With the exception of the MHC region on chromosome 6p21, traditional genetic study designs and analytical methods have obviously not been very successful in identifying multiple sclerosis–associated alleles. In future studies, investigators not only must employ more patients but also, of more importance, must use more densely distributed markers throughout the genome such as single nucleotide polymorphisms (SNPs). SNPs are DNA sequence variations that occur when a single nucleotide in the genome sequence is altered. These polymorphisms make up about 90% of all human genetic variation and occur every 100 to 300 bases along the 3 billion–base human genome. SNPs are evolutionarily stable, not changing much from generation to generation, which makes them easier to monitor in population studies. Because of their frequency and stability, SNPs are believed to be more informative than are conventional methods in identifying risk-conferring genes in complex diseases such as multiple sclerosis. Commercial platforms with ever increasing numbers of SNPs become rapidly available, and it has been shown that retyping existing patient cohorts with these tools yields valuable information.

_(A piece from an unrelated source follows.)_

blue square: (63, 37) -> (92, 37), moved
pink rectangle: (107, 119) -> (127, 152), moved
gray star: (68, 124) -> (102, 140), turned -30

Furthermore, it is hoped that additional discovery-oriented techniques such as gene expression profiling by oligonucleotide or complementary DNA microarrays and, at some point, also proteomics will enable clinicians to discern the functional role of susceptibility loci. However, as promising as these approaches may be, they should be combined with better phenotypic characterization of multiple sclerosis patients by neuroimaging, careful clinical characterization, and individual treatment responsiveness. Only the integration of all these observations will eventually allow clinicians to understand the etiology and pathogenesis of multiple sclerosis.